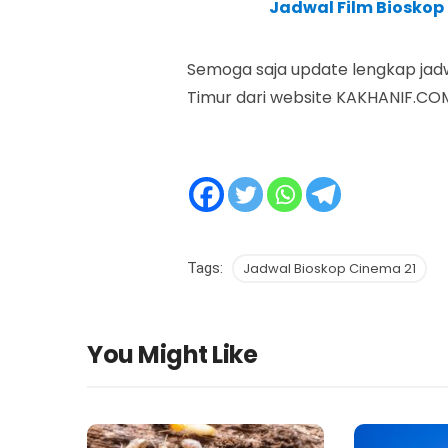
Jadwal Film Bioskop
Semoga saja update lengkap jadw
Timur dari website KAKHANIF.CO
Tags:
Jadwal Bioskop Cinema 21
You Might Like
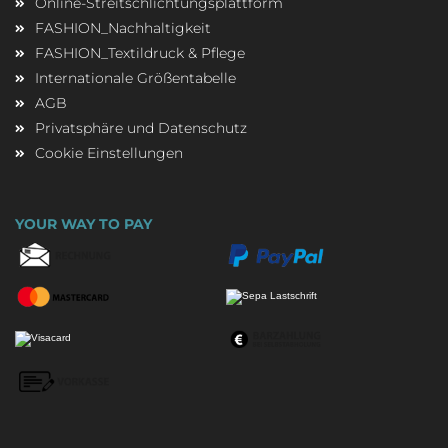
Online-Streitschlichtungsplattform
FASHION_Nachhaltigkeit
FASHION_Textildruck & Pflege
Internationale Größentabelle
AGB
Privatsphäre und Datenschutz
Cookie Einstellungen
YOUR WAY TO PAY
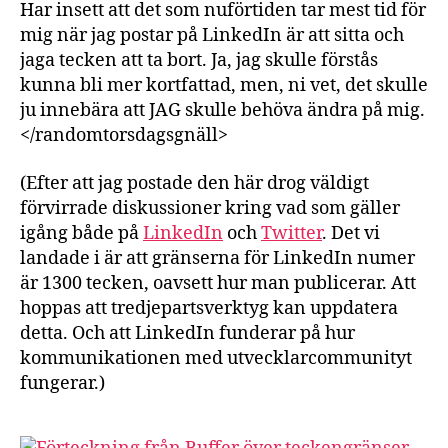
Har insett att det som nuförtiden tar mest tid för
mig när jag postar på LinkedIn är att sitta och
jaga tecken att ta bort. Ja, jag skulle förstås
kunna bli mer kortfattad, men, ni vet, det skulle
ju innebära att JAG skulle behöva ändra på mig.
</randomtorsdagsgnäll>
(Efter att jag postade den här drog väldigt
förvirrade diskussioner kring vad som gäller
igång både på
LinkedIn
och
Twitter
. Det vi
landade i är att gränserna för LinkedIn numer
är 1300 tecken, oavsett hur man publicerar. Att
hoppas att tredjepartsverktyg kan uppdatera
detta. Och att LinkedIn funderar på hur
kommunikationen med utvecklarcommunityt
fungerar.)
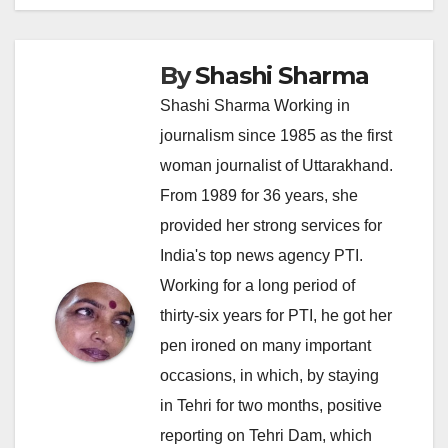
By
Shashi Sharma
Shashi Sharma Working in
journalism since 1985 as the first
woman journalist of Uttarakhand.
From 1989 for 36 years, she
provided her strong services for
India's top news agency PTI.
Working for a long period of
thirty-six years for PTI, he got her
pen ironed on many important
occasions, in which, by staying
in Tehri for two months, positive
reporting on Tehri Dam, which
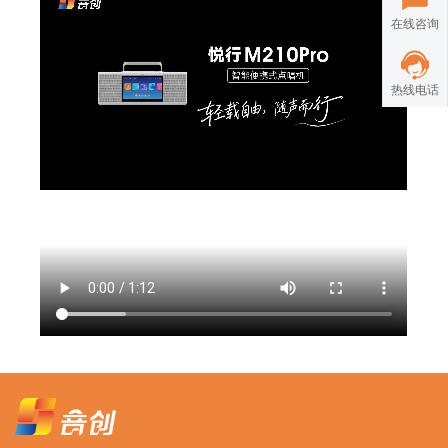
在线咨询
热线电话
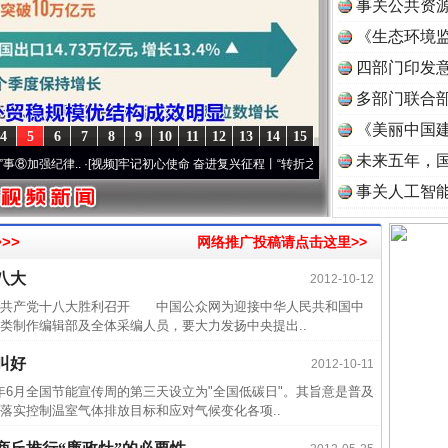
事关公共资
《生态环境监
读
四部门印发
多部门联合部
《美丽中国建
4
5
6
7
8
9
10
11
12
13
14
15
未来五年，
强纪律..
·[视频]
牢记初心使命 奋进复兴征程丨“转折之城”激荡..
·[视频]
牢记初心使命 奋
事关人工智
>>
网络推广投稿请点击这里>>
八大
2012-10-12
国共产党十八大胜利召开 中国公众网为迎接中华人民共和国中
类制作编辑部及全体采编人员，要大力发扬中央提出..
叫好
2012-10-11
6月全国节能宣传周的第三天设立为"全国低碳日"。其旨意是普及
落实控制温室气体排放目标和应对气候变化各项..
近期涉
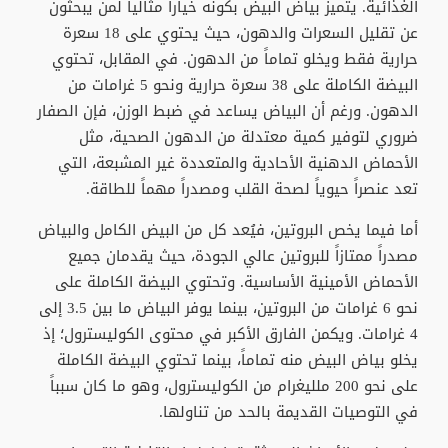
الغذائية. يتميز بياض البيض بكونه خياراً مثالياً لمن يبحثون
عن تقليل السعرات والدهون، حيث يحتوي على 18 سعرة
حرارية فقط ويخلو تماماً من الدهون. في المقابل، تحتوي
البيضة الكاملة على 38 سعرة حرارية ونحو 5 غرامات من
الدهون. ورغم أن البياض يساعد في ضبط الوزن، فإن الصفار
ضروري لتوفير كمية معتدلة من الدهون الصحية، مثل
الأحماض الدهنية الأحادية والمتعددة غير المشبعة، التي
تعد عنصراً حيوياً لصحة القلب ومصدراً مهماً للطاقة.
​أما فيما يخص البروتين، فيُعد كل من البيض الكامل والبياض
مصدراً ممتازاً للبروتين عالي الجودة، حيث يقدمان جميع
الأحماض الأمينية الأساسية. وتحتوي البيضة الكاملة على
نحو 6 غرامات من البروتين، بينما يوفر البياض ما بين 3.5 إلى
4 غرامات. ويكمن الفارق الأكبر في محتوى الكوليسترول؛ إذ
يخلو بياض البيض منه تماماً، بينما تحتوي البيضة الكاملة
على نحو 200 ملليغرام من الكوليسترول، وهو ما كان سبباً
في التوصيات القديمة بالحد من تناولها.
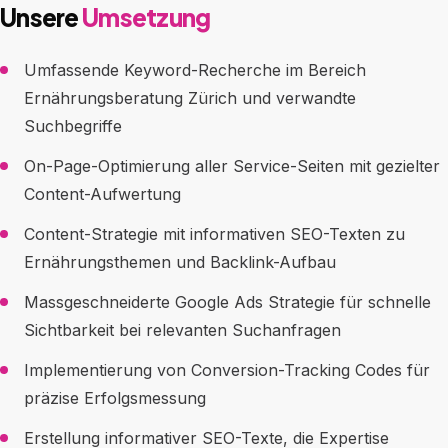
Unsere
Umsetzung
Umfassende Keyword-Recherche im Bereich
Ernährungsberatung Zürich und verwandte
Suchbegriffe
On-Page-Optimierung aller Service-Seiten mit gezielter
Content-Aufwertung
Content-Strategie mit informativen SEO-Texten zu
Ernährungsthemen und Backlink-Aufbau
Massgeschneiderte Google Ads Strategie für schnelle
Sichtbarkeit bei relevanten Suchanfragen
Implementierung von Conversion-Tracking Codes für
präzise Erfolgsmessung
Erstellung informativer SEO-Texte, die Expertise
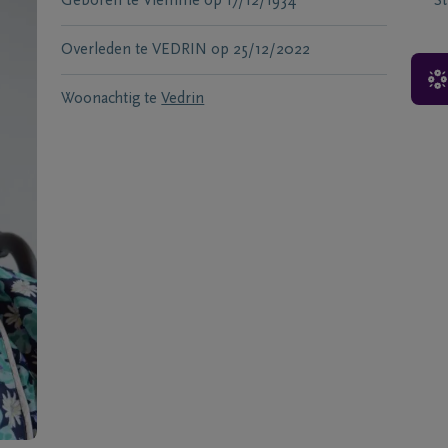
Geboren te
Viemme
op
17/12/1934
S
Overleden te
VEDRIN
op
25/12/2022
Woonachtig te
Vedrin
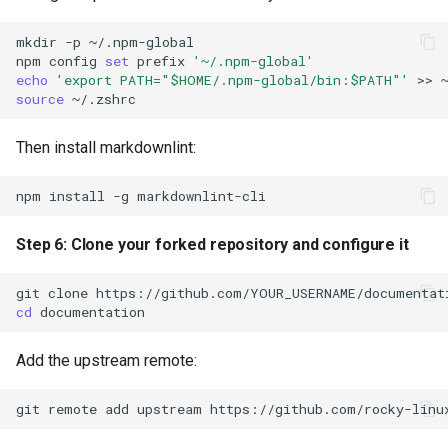
mkdir
-p
~/.npm-global

npm
config
set
prefix
'~/.npm-global'
echo
'export PATH="$HOME/.npm-global/bin:$PATH"'
>>
source
Then install markdownlint:
npm
install
-g
Step 6: Clone your forked repository and configure it
git
clone
cd
Add the upstream remote:
git
remote
add
upstream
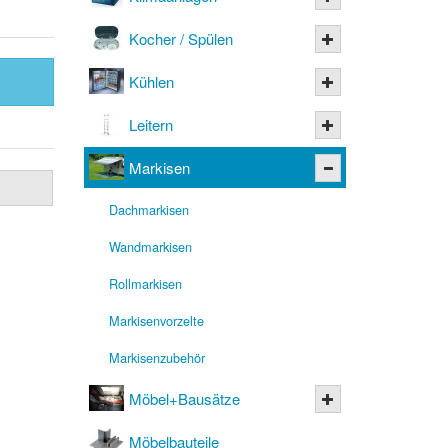
Kocher / Spülen
Kühlen
Leitern
Markisen
Dachmarkisen
Wandmarkisen
Rollmarkisen
Markisenvorzelte
Markisenzubehör
Möbel+Bausätze
Möbelbauteile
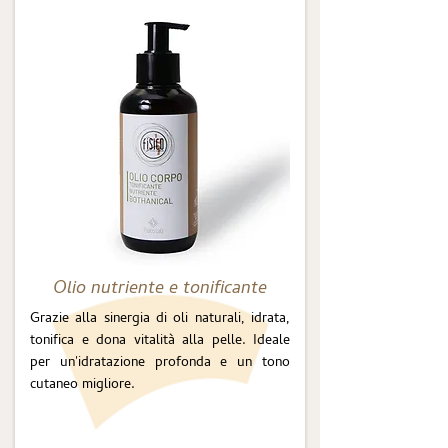
Olio nutriente e tonificante
Grazie alla sinergia di oli naturali, idrata,
tonifica e dona vitalità alla pelle. Ideale
per un'idratazione profonda e un tono
cutaneo migliore.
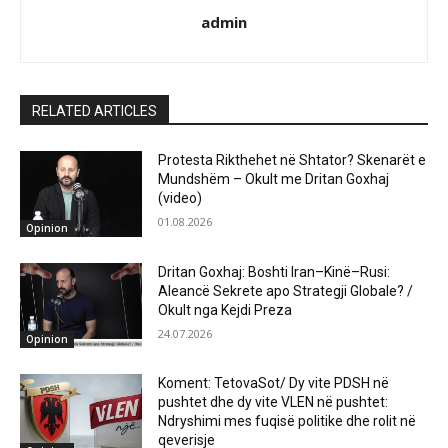
admin
RELATED ARTICLES
Protesta Rikthehet në Shtator? Skenarët e
Mundshëm – Okult me Dritan Goxhaj
(video)
01.08.2026
Opinion
Dritan Goxhaj: Boshti Iran–Kinë–Rusi:
Aleancë Sekrete apo Strategji Globale? /
Okult nga Kejdi Preza
24.07.2026
Opinion
Koment: TetovaSot/ Dy vite PDSH në
pushtet dhe dy vite VLEN në pushtet:
Ndryshimi mes fuqisë politike dhe rolit në
qeverisje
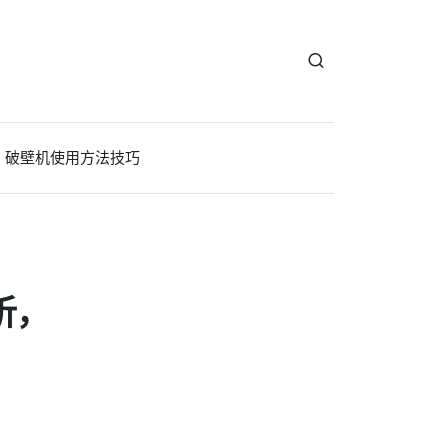
破壁机使用方法技巧
析，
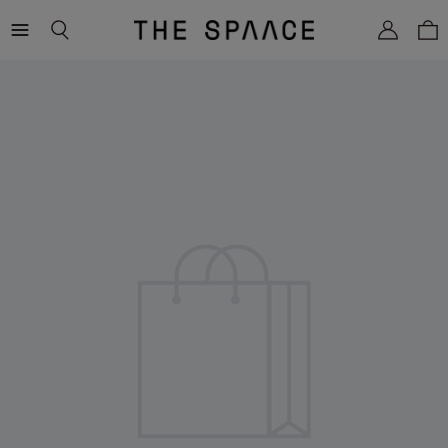
THE
SPAACE
WOMEN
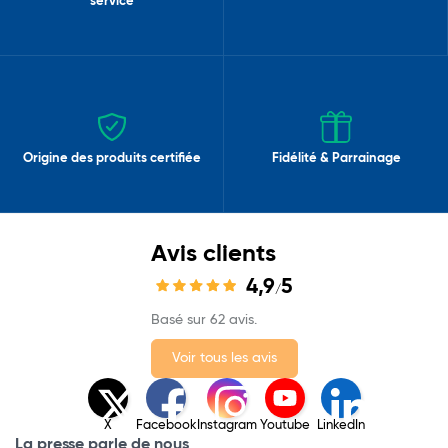
service
Origine des produits certifiée
Fidélité & Parrainage
Avis clients
4,9
5
/
Basé sur 62 avis.
Voir tous les avis
X
Facebook
Instagram
Youtube
LinkedIn
La presse parle de nous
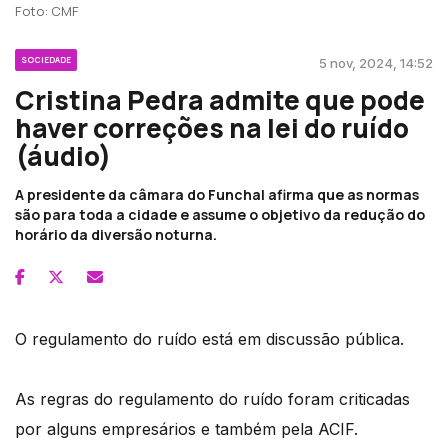
Foto: CMF
SOCIEDADE
5 nov, 2024, 14:52
Cristina Pedra admite que pode
haver correções na lei do ruído
(áudio)
A presidente da câmara do Funchal afirma que as normas
são para toda a cidade e assume o objetivo da redução do
horário da diversão noturna.
O regulamento do ruído está em discussão pública.
As regras do regulamento do ruído foram criticadas
por alguns empresários e também pela ACIF.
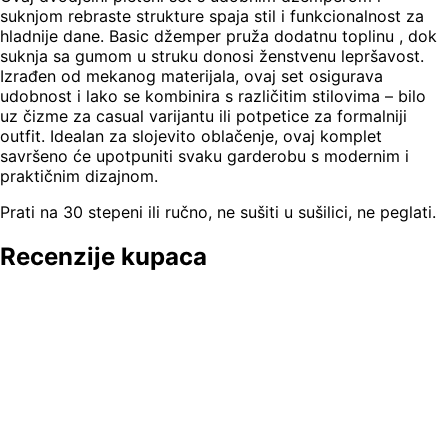
suknjom rebraste strukture spaja stil i funkcionalnost za
hladnije dane. Basic džemper pruža dodatnu toplinu , dok
suknja sa gumom u struku donosi ženstvenu lepršavost.
Izrađen od mekanog materijala, ovaj set osigurava
udobnost i lako se kombinira s različitim stilovima – bilo
uz čizme za casual varijantu ili potpetice za formalniji
outfit. Idealan za slojevito oblačenje, ovaj komplet
savršeno će upotpuniti svaku garderobu s modernim i
praktičnim dizajnom.
Prati na 30 stepeni ili ručno, ne sušiti u sušilici, ne peglati.
Recenzije kupaca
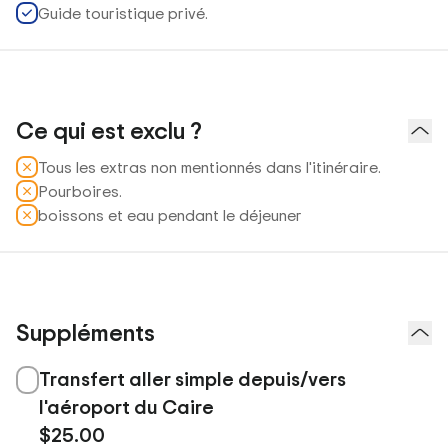
Guide touristique privé.
Ce qui est exclu ?
Tous les extras non mentionnés dans l'itinéraire.
Pourboires.
boissons et eau pendant le déjeuner
Suppléments
Transfert aller simple depuis/vers
l'aéroport du Caire
$25.00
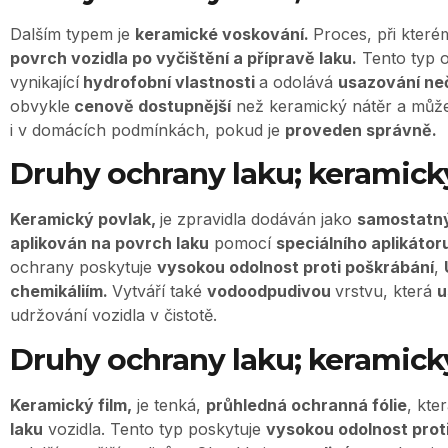
Dalším typem je
keramické voskování.
Proces, při které
povrch vozidla po vyčištění a přípravě laku.
Tento typ 
vynikající
hydrofobní vlastnosti
a odolává
usazování neč
obvykle
cenově dostupnější
než keramický nátěr a můž
i v domácích podmínkách, pokud je
proveden správně.
Druhy ochrany laku; keramick
Keramický povlak,
je zpravidla dodáván jako
samostatný
aplikován na povrch laku
pomocí
speciálního aplikátor
ochrany poskytuje
vysokou odolnost proti poškrábání
,
chemikáliím.
Vytváří také
vodoodpudivou
vrstvu, která
u
udržování vozidla v čistotě.
Druhy ochrany laku; keramick
Keramický film,
je tenká,
průhledná ochranná fólie
, kte
laku
vozidla. Tento typ poskytuje
vysokou odolnost proti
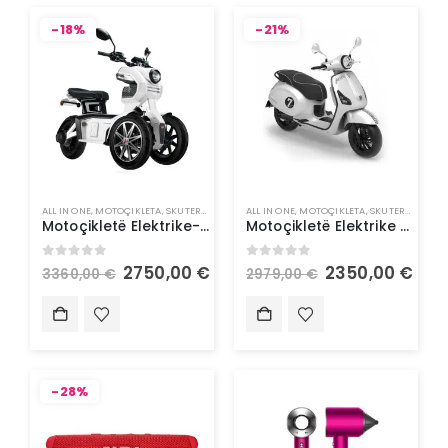
-18%
-21%
ALL IN ONE
,
MOTOÇIKLETA
,
SKUTERA ELEKTRIK
ALL IN ONE
,
MOTOÇIKLETA
,
SKUTERA ELEKTRIK
Motoçikletë Elektrike- Doohan iTank 1500W 45Km/h
Motoçikletë Elektrike – Doohan Gelato 1500W 45Km/h
0
out of 5
0
out of 5
2750,00
€
2350,00
€
3360,00
€
2979,00
€
-28%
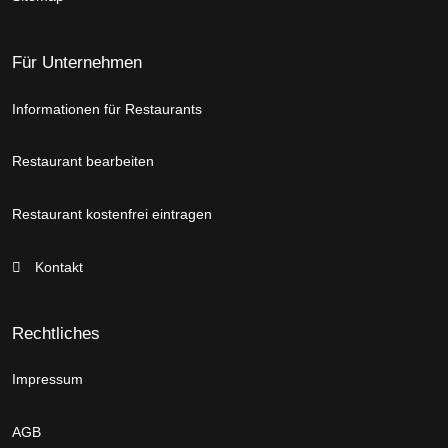
Für Unternehmen
Informationen für Restaurants
Restaurant bearbeiten
Restaurant kostenfrei eintragen
Kontakt
Rechtliches
Impressum
AGB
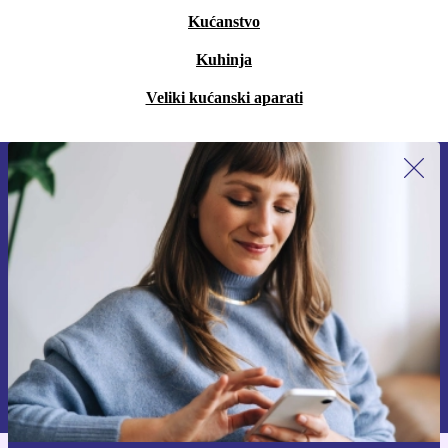
Kućanstvo
Kuhinja
Veliki kućanski aparati
Prijavi se na newsletter!
Nikad više ne propusti ponudu.
Zatraži kupon
Informacije o korištenju osobnih podataka možeš pronaći u našim
Pravilima privatnosti
.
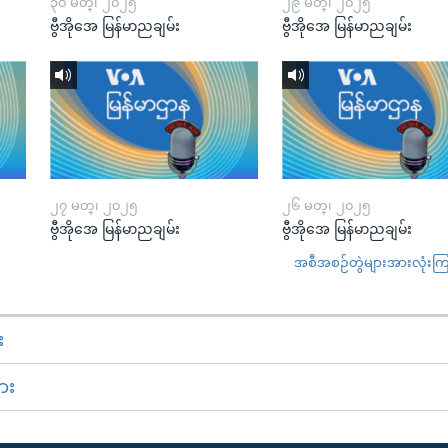
၃၀ မတ္၊ ၂၀၂၅
၂၉ မတ္၊ ၂၀၂၅
ဗွီအိုအေ မြန်မာညချမ်း
ဗွီအိုအေ မြန်မာညချမ်း
၂၇ မတ္၊ ၂၀၂၅
၂၆ မတ္၊ ၂၀၂၅
ဗွီအိုအေ မြန်မာညချမ်း
ဗွီအိုအေ မြန်မာညချမ်း
အစီအစဉ်တွဲများအားလုံးကြည့
း
ား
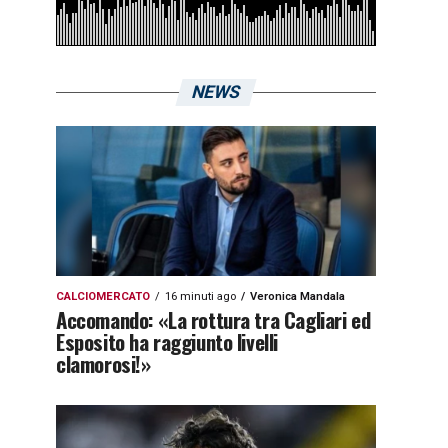
NEWS
CALCIOMERCATO
16 minuti ago
Veronica Mandala
Accomando: «La rottura tra Cagliari ed
Esposito ha raggiunto livelli
clamorosi!»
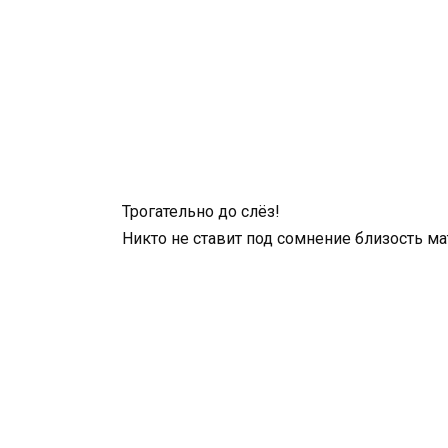
Трогательно до слёз!
Никто не ставит под сомнение близость ма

-------------------------

§ WHAT THE TASK ASKS
Filter the listing above, keeping only the lines with "Working".

§ ANSWER AREA
Shashi Sharma Working in
Working for a long period of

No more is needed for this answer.